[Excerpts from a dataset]
"""
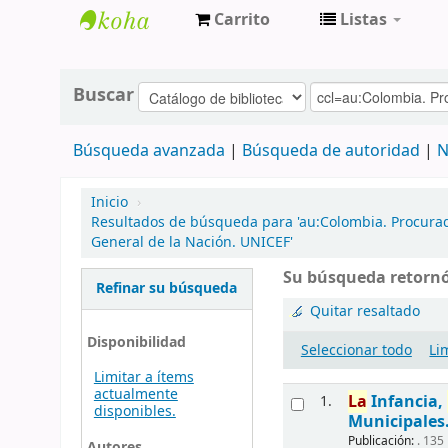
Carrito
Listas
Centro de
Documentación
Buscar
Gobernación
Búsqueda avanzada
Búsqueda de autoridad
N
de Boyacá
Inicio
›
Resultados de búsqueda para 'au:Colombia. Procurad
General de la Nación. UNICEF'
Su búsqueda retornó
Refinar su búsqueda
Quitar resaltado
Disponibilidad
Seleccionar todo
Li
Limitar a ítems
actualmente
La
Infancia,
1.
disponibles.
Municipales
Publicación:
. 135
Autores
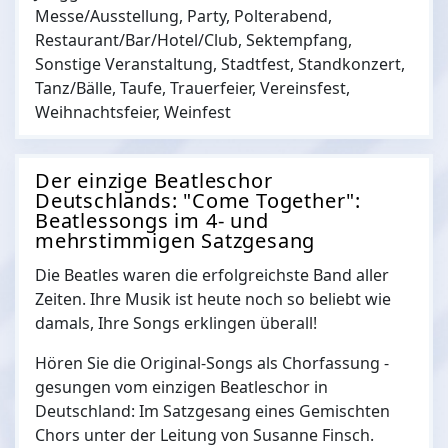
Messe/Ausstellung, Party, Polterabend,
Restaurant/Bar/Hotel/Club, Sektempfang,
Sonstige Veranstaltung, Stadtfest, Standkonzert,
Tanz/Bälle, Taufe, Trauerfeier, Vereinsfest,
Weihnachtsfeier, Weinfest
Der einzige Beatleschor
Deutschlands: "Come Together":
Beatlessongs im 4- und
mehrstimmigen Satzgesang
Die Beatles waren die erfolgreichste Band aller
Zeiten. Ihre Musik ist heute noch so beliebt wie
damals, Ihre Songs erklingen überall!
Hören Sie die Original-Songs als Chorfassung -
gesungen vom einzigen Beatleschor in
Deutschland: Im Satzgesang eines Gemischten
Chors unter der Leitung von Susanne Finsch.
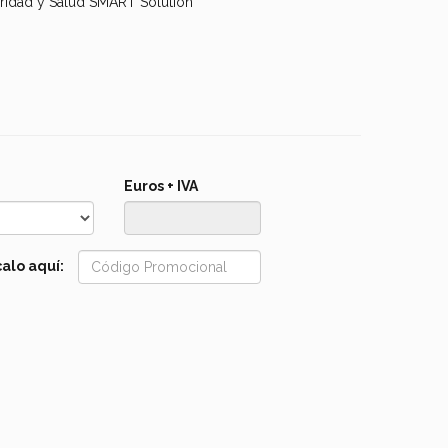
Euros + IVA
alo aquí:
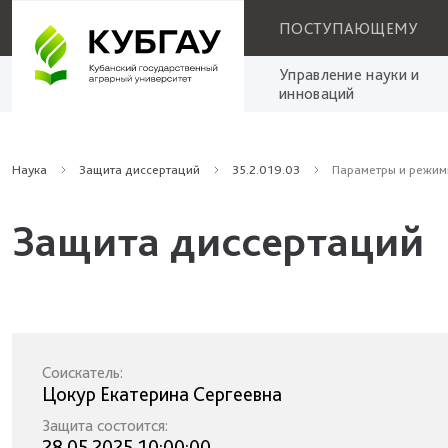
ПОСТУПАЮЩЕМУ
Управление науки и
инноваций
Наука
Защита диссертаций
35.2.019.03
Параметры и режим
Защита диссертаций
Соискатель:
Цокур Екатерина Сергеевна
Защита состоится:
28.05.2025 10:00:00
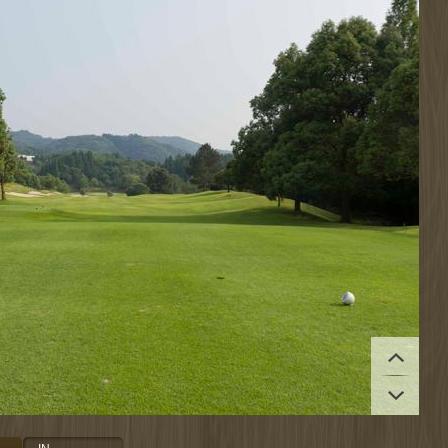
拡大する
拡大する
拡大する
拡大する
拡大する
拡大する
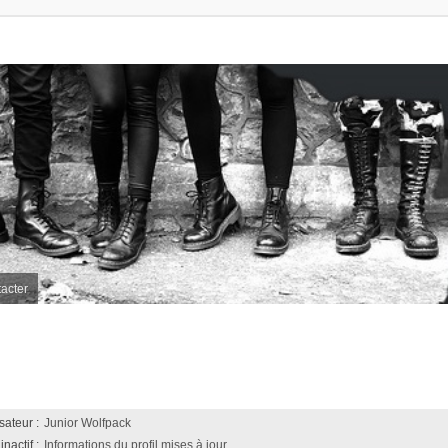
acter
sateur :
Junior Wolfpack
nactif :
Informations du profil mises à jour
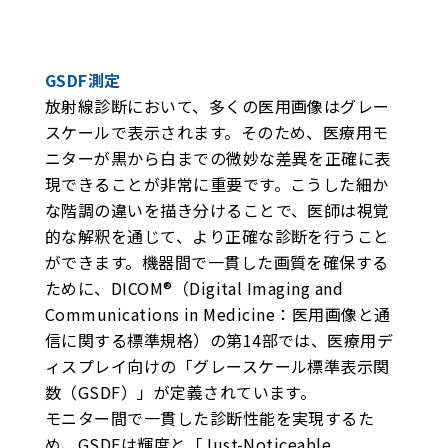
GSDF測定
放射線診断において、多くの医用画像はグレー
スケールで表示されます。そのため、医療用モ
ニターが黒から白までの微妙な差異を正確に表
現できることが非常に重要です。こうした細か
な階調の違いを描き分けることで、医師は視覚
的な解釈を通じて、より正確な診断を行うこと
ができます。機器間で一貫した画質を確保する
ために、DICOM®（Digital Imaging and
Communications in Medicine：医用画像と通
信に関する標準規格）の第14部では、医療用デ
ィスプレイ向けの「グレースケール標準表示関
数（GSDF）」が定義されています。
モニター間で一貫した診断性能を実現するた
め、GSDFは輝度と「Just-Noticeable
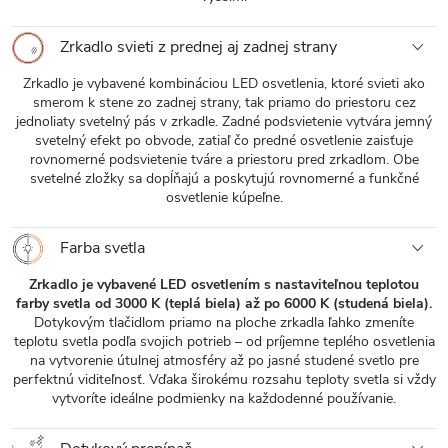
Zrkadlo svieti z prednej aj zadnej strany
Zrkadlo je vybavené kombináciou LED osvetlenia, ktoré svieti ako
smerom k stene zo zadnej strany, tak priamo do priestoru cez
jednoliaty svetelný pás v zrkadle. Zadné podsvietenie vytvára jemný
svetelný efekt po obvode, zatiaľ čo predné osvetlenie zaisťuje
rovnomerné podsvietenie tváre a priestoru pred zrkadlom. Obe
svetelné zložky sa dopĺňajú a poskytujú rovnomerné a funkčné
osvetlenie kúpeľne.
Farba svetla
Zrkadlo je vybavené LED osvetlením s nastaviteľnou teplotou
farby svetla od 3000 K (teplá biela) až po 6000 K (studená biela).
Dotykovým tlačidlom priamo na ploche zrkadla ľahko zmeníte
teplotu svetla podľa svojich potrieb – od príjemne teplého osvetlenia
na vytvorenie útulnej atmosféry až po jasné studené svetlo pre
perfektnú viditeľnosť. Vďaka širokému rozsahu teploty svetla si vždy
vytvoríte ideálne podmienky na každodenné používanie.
"""
"""
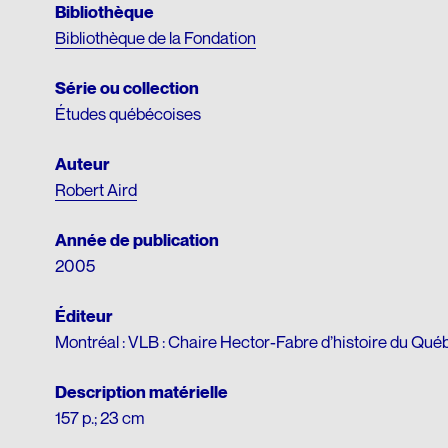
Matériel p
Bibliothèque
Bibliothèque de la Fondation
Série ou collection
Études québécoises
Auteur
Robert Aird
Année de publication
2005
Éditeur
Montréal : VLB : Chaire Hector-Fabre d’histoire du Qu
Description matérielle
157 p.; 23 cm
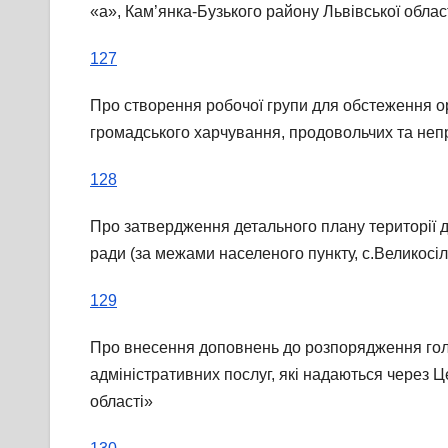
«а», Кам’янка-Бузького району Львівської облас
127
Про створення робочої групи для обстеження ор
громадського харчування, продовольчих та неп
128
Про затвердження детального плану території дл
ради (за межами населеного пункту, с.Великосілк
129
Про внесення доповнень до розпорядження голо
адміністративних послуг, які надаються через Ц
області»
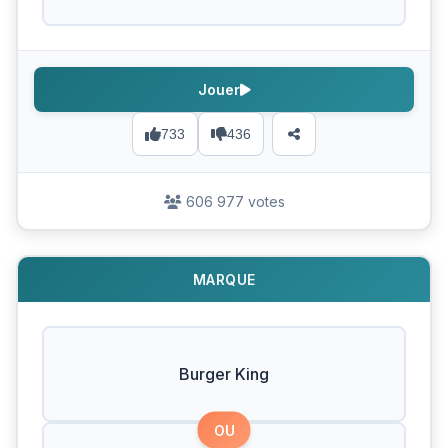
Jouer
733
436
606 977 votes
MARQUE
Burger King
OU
"""
"""
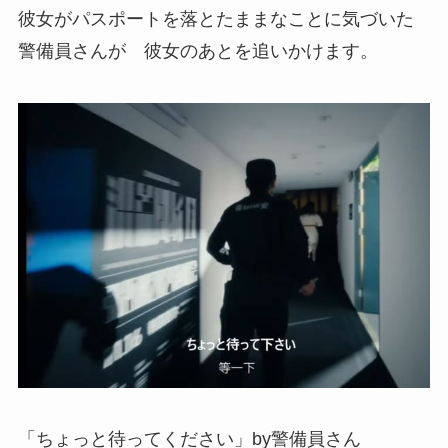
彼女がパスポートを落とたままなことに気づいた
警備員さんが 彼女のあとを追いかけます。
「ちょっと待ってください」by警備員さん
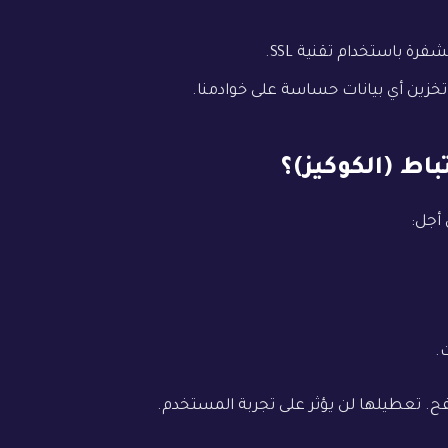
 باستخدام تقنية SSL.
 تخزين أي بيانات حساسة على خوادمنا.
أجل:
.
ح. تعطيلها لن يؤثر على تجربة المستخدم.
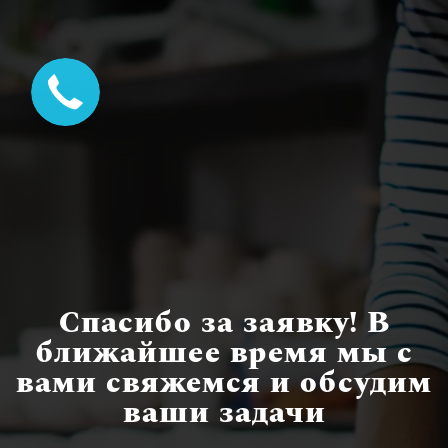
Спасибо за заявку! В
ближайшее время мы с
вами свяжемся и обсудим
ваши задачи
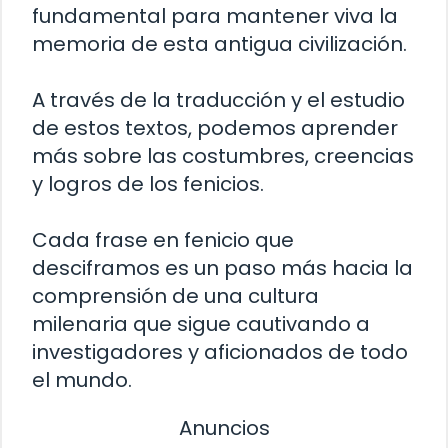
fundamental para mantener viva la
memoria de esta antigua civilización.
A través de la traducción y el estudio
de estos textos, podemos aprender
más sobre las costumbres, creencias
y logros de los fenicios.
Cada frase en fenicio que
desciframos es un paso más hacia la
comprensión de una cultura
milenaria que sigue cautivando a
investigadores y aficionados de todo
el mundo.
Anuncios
"""
About this task:
Reproduce the data above exactly, but only from the line containing "な階調の違いを描き分けることで、医師は視覚" through the line containing "osvetlenie kúpeľne."; skip the pictures.

Solution:
な階調の違いを描き分けることで、医師は視覚
的な解釈を通じて、より正確な診断を行うこと
ができます。機器間で一貫した画質を確保する
ために、DICOM®（Digital Imaging and
Communications in Medicine：医用画像と通
信に関する標準規格）の第14部では、医療用デ
ィスプレイ向けの「グレースケール標準表示関
数（GSDF）」が定義されています。
モニター間で一貫した診断性能を実現するた
め、GSDFは輝度と「Just-Noticeable
Zrkadlo svieti z prednej aj zadnej strany
Zrkadlo je vybavené kombináciou LED osvetlenia, ktoré svieti ako
smerom k stene zo zadnej strany, tak priamo do priestoru cez
jednoliaty svetelný pás v zrkadle. Zadné podsvietenie vytvára jemný
svetelný efekt po obvode, zatiaľ čo predné osvetlenie zaisťuje
rovnomerné podsvietenie tváre a priestoru pred zrkadlom. Obe
svetelné zložky sa dopĺňajú a poskytujú rovnomerné a funkčné
osvetlenie kúpeľne.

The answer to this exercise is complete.